They include packet sniffers, port scans and ping sweeps. For example, an attacker ping sweeps a network and determines IP addresses that are alive. The intruder then queries the ports to determine application systems and types and even operating system running on a target. It is based on this information that an intruder determines whether a possible vulnerability exist. The information caught from sniffing software such as Nslookup and Whois are used to advance other type of attacks.
Social engineering is access vulnerability in authentication services for the purpose of gaining entry to access confidential information. It is actually the easiest because it does not require any computing skill. An intruder tricks the user to believing it is a legitimate contact and in the process seeks confidential information such as location files, passwords and other personal information which are used to perpetrate further attacks.
Malicious attacks impacts negatively on the existence of an organization. Trojan horses ask the user to enter sensitive information into a commonly trusted site. For instance, an attacker might log in to a Windows box and run a program that resemble Windows Logon screen. Unaware, the user is prompted to enter username and password. The program then forwards the name and password information to the attacker and gives a Windows error for a wrong password. The user would log out and the correct Windows screen appears. The password of the user has just been stolen and can be used to access sensitive information from the network. This results in enormous damages in terms of organizational data theft.
Sniffing and eavesdropping attacks causes loss of information confidentiality. The impacts are information gathering and information theft. Network intruders collect passwords and usernames carried in packets such as credit card number which are subsequently used to steal data from networks by gaining unauthorized access.
Social engineering attacks such as phishing involve use of email communication to trick users to provide sensitive information such as credit card numbers and passwords. The phisher masquerades as trusted party with legitimate need for sensitive information. Phishing emails contain hyperlinks that seem to be legitimate but are not. Once a user provide their information, they are used to perpetrate other crimes such as financial fraud.

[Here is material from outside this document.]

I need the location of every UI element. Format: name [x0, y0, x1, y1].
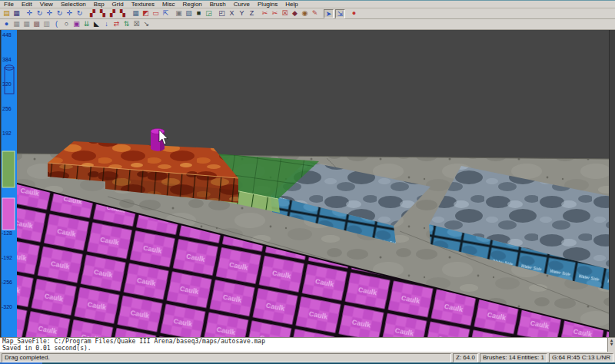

Eavesdropping attacks is controlled by three methods namely;
Using encryption tools that meet security standards of organizations without causing excessive constraints on system resources and users. For instance, by encrypting after the UDP or TCP headers, IP payload data is encrypted and network routers and switches will forward traffic as they would any other IP packets.
Using switched networks
Enforcing and implementing policy directives that prevent use of protocols with known vulnerabilities to eavesdropping
Phishing is controlled by educating users not to divulge sensitive information to anyone under any circumstance. Because administrators of computer systems rarely, if any, need to know users passwords to undertake administration tasks, password sharing should be discouraged. The organization should institute security policies that define how usernames and passwords area created, used, stored and disposed. Apart from these, user responsibility should be reinforced so that every user is held responsible for actions taken using their credentials.
Data loss concerns
In this network, data loss may result from three scenarios:
Unsecured Wi-Fi hacking
Unauthorized access to desktops and laptops
Windows file server hacking
The impacts of unsecured Wi-Fi is huge given that almost everything on the network can be displayed to the intruders once they get in. Information on employee, financials, proprietary rights and others can be comprised.
Usually, employees can leave their desktops running as they close the day’s work until the next day. If insufficient physical and logical controls are not in place, strangers can access the organizations computer systems and steal sensitive data. The impact of this theft may be espionage, loss of business due to revealed trade secrets or customer information exposure which lead to legal and reputational battles.
The file server of an organization holds the gold of the network. They house databases, intellectual property and highly sensitive information and passwords. When the server goes down, the network is incapacitated and when compromised, a whole lot of hell breaks loose. In a Windows platform for instance, the file server can be hacked by exploiting a missing patch. Using common and free tools such as NeXpose and Metasploit, against MS08-067 vulnerability, the server can be controlled time and again without the owner realizing. The damage that could be done by using a full sever command prompt access add/remove user, copy and backup database, delete files and others is massive.
Protection of Wi-Fi is achieved using WPA2 encryption. This way, the wireless network can only allow those with authentication to access resources.
Information contained in computer networks should be secured using strong passwords combinations. This can be facilitated by a security policy which makes it mandatory for passwords to have certain characters. For example, employee passwords should have a minimum of eight characters with alphanumeric combinations. This makes it hard for password crackers to bypass it. Locations where computing resources are located should have sufficient security to get rid of strangers who are looking for loopholes.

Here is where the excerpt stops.